Because I feel most of us would extend this sentiment to people who develop a cigarette related illness—we do already, I do not really expect the law of Kharma will rise as a popular or practical response for those who have contracted a smoking related illness. I have never seen a punishing policy applied to those who clearly have a tobacco related illness. We have not set as a policy turning anyone with asmoking related illness away from an ER. The few instances we put limits on care because of smoking are in the context of extraordinary treatments. The only one that comes to mind is organ transplantation. (I suspect some centers for bariatric surgery include smoking cessation as a prerequisite for obesity surgery.) Instead, what we agree again and again in councils and legislatures is that taxation on cigarette smoking should increased—with the interesting exception of here in New Hampshire—in large part due to our understanding of late life disease and in small part due to second hand disease.

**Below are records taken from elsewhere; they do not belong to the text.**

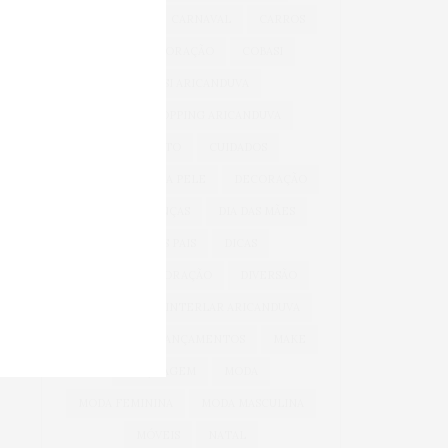
BEM-ESTAR
CARNAVAL
CARROS
CASA & DECORAÇÃO
COBASI
COBASI ARICANDUVA
COBASI SHOPPING ARICANDUVA
CONFORTO
CUIDADOS
CUIDADOS COM A PELE
DECORAÇÃO
DIA DAS CRIANÇAS
DIA DAS MÃES
DIA DOS PAIS
DICAS
DICAS DE DECORAÇÃO
DIVERSÃO
INFANTIL
INTERLAR ARICANDUVA
INVERNO
LANÇAMENTOS
MAKE
MAQUIAGEM
MODA
MODA FEMININA
MODA MASCULINA
MÓVEIS
NATAL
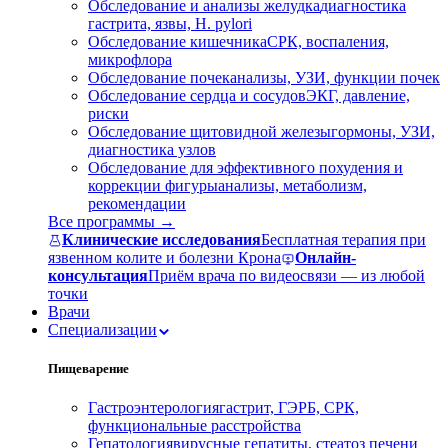
Обследование и анализы желудка
диагностика
гастрита, язвы, H. pylori
Обследование кишечника
СРК, воспаления,
микрофлора
Обследование почек
анализы, УЗИ, функции почек
Обследование сердца и сосудов
ЭКГ, давление,
риски
Обследование щитовидной железы
гормоны, УЗИ,
диагностика узлов
Обследование для эффективного похудения и
коррекции фигуры
анализы, метаболизм,
рекомендации
Все программы →
Клинические исследования
Бесплатная терапия при
язвенном колите и болезни Крона
Онлайн-
консультация
Приём врача по видеосвязи — из любой
точки
Врачи
Специализации
Пищеварение
Гастроэнтерология
гастрит, ГЭРБ, СРК,
функциональные расстройства
Гепатология
вирусные гепатиты, стеатоз печени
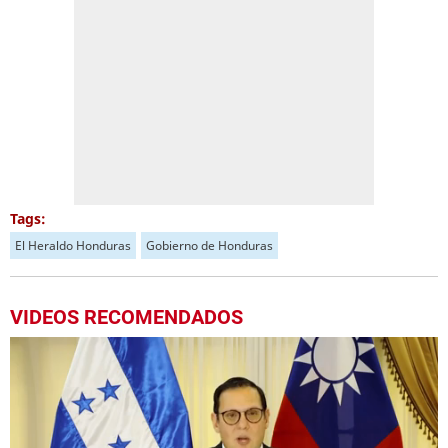
Tags:
El Heraldo Honduras
Gobierno de Honduras
VIDEOS RECOMENDADOS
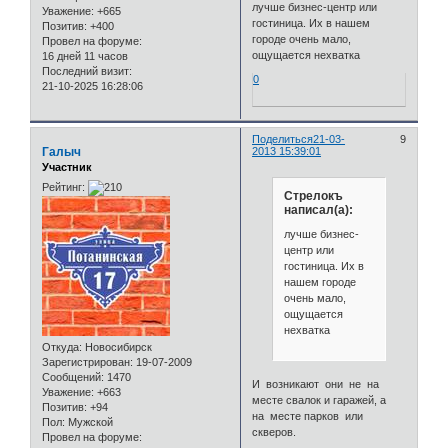
лучше бизнес-центр или
Уважение:
+665
гостиница. Их в нашем
Позитив:
+400
городе очень мало,
Провел на форуме:
ощущается нехватка
16 дней 11 часов
Последний визит:
0
21-10-2025 16:28:06
Поделиться
21-03-
9
Галыч
2013 15:39:01
Участник
Рейтинг:
Стрелокъ
написал(а):
лучше бизнес-
центр или
гостиница. Их в
нашем городе
очень мало,
ощущается
нехватка
Откуда:
Новосибирск
Зарегистрирован
: 19-07-2009
Сообщений:
1470
И возникают они не на
Уважение:
+663
месте свалок и гаражей, а
Позитив:
+94
на месте парков или
Пол:
Мужской
скверов.
Провел на форуме:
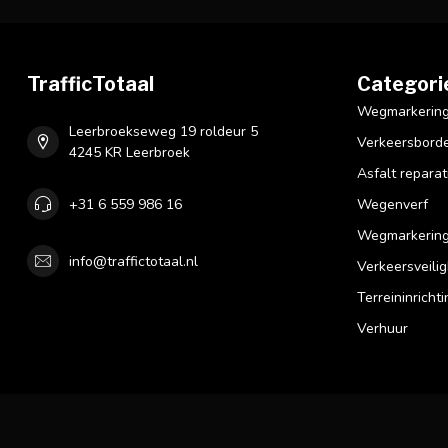
TrafficTotaal
Categori
Wegmarkering 
Leerbroekseweg 19 roldeur 5
Verkeersbord
4245 KR Leerbroek
Asfalt reparat
+31 6 559 986 16
Wegenverf
Wegmarkering
info@traffictotaal.nl
Verkeersveilig
Terreininrichti
Verhuur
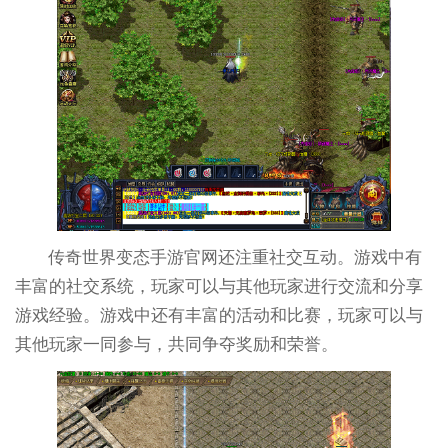
传奇世界变态手游官网还注重社交互动。游戏中有
丰富的社交系统，玩家可以与其他玩家进行交流和分享
游戏经验。游戏中还有丰富的活动和比赛，玩家可以与
其他玩家一同参与，共同争夺奖励和荣誉。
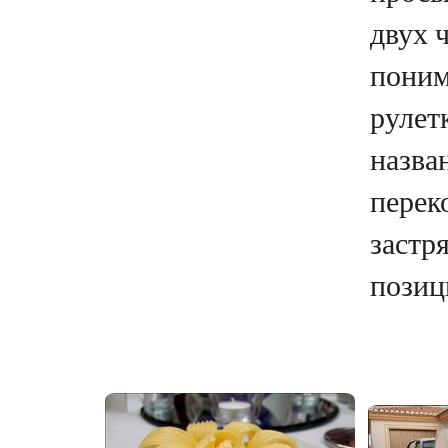
двух 
поним
рулет
назва
перек
застря
позици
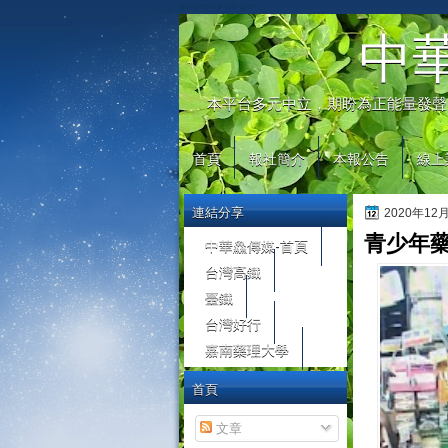
automaty do gier
中
本平台多元中立，期盼為正能量發聲
首頁
報社簡介
本報公告
線上
連結分享
2020年12
青少年
中華鱻傳媒-首頁
台灣高鐵
臺鐵
台灣好行
嘉南藥理大學
首頁
文章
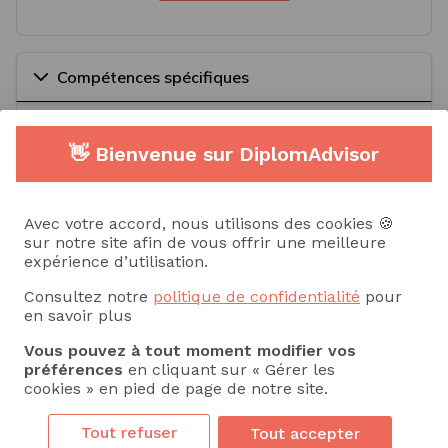
Compétences spécifiques
Savoir
Savoir-faire
👋 Bienvenue sur DiplomAdvisor
Environnement culturel et touristique
Avec votre accord, nous utilisons des cookies 🍪
Géographie du tourisme
sur notre site afin de vous offrir une meilleure
expérience d’utilisation.
Techniques de vente
Gestion de projet
Consultez notre
politique de confidentialité
pour
en savoir plus
Yield management
Vous pouvez à tout moment modifier vos
préférences
en cliquant sur « Gérer les
Voir plus
cookies » en pied de page de notre site.
Tout refuser
Tout accepter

Also, despite the perspective embodied in the Cato reports, I do feel a strong majority of us would like to see fewer smokers. Is it too strong to conclude what they write about is really just a license to smoke guilt free?
I will end this diary and the speculative musings with a mention of a real world solution. New York City has recorded a dramatic change in smoking rates since passage of the Smoke-Free Air Act (SFAA) in 2002. “Concurrent with the Tobacco Control Program’s 5 point plan, smoking prevalence in NYC decreased 27%, from 21.5% in 2002 to 15.8% in 2009, while in years before 2002, the smoking prevalence was virtually flat.” I read this as neither the culture or the market reduced smoking rates until government intervention provided the mechanism and motivation. I should mention these ordinances were matched with greater smoking cessation efforts. Although we promote smoking cessation each and every day, a Pigovian taxation—a sin tax—or other government intervention is effective for creating a culture of cessation and abstinence.